As Cash Bonuses Decline is Total Compensation Reduced
March 4, 2011
Wall Street firms cash bonuses (includes cash incentives) have swiftly declined since 2006 as reported by NYC Comptroller, Tom DiNapoli, over past few years through press releases:
Although cash bonuses have declined, does this suggest total compensation is reduced or rather “slices of the total compensation pie” are being recalibrated. In response to criticism that Wall Street firms were overemphasizing short-term results by paying out large cash sums over a 12-month measurement period, many firms have gone ahead and recalibrated short-term cash compensation elements to long-term compensation vehicles like ISOs, RSA and Deferred Plans.

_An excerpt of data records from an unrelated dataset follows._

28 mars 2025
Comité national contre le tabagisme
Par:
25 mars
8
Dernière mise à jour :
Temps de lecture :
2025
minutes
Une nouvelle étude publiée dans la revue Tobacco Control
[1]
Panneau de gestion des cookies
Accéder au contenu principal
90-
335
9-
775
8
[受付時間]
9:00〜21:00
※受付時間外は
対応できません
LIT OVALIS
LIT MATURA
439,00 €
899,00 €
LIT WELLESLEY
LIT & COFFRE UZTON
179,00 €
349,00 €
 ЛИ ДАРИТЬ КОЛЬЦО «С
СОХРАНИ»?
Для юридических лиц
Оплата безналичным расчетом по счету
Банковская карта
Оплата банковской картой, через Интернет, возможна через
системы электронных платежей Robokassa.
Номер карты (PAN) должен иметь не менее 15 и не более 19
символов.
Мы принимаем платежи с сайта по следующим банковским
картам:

On 01/20/11 Morgan Stanley reported the average for all employees’ deferred pay rose to 60 percent from 40 percent in 2009. Changing pay practices that have evolved over the past 25 years in a matter of 2-3 years is not for the “faint hearted”. The chart below shows bonuses increased 10 fold during this 25 year period for Wall Street firms.

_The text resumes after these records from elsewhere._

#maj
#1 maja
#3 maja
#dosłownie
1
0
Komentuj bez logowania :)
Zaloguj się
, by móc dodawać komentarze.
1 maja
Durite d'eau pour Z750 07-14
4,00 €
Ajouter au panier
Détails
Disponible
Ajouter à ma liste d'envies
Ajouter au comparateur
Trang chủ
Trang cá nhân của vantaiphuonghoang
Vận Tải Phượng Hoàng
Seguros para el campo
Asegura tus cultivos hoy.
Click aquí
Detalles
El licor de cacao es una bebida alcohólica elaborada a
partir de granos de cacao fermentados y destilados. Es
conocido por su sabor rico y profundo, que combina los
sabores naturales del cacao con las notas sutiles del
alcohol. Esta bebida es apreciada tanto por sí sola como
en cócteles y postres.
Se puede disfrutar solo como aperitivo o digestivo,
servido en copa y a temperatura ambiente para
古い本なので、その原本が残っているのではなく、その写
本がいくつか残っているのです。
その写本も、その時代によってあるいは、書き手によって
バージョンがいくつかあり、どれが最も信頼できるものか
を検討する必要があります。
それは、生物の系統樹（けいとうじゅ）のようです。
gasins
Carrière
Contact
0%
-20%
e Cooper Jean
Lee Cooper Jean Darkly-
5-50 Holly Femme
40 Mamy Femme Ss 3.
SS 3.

Meanwhile feedback from across the Atlantic in the UK suggests that Big Bank employees feel such changes are “takeaways” and may end up costing the firms more in the long run as Megan Murphy from the Financial Times reports:… a study by PwC, the professional services firm, and the London School of Economics suggests that the longer employees are made to wait for pay, the less it is worth to them. Asked whether they would prefer a 75 per cent chance of receiving £250,000 immediately, or a 75 per cent chance of receiving £400,000 in three years' time, more than half the 100 executives surveyed chose the smaller sum.
Making changes to the compensation programs for the Big Banks will require a collaborative approach involving employees, the Board, and shareholders; transparent communications regarding purpose and intent, contingencies to monitor and realign plan design ensuring changes are effective, and staying on top of new regulations impacting these programs.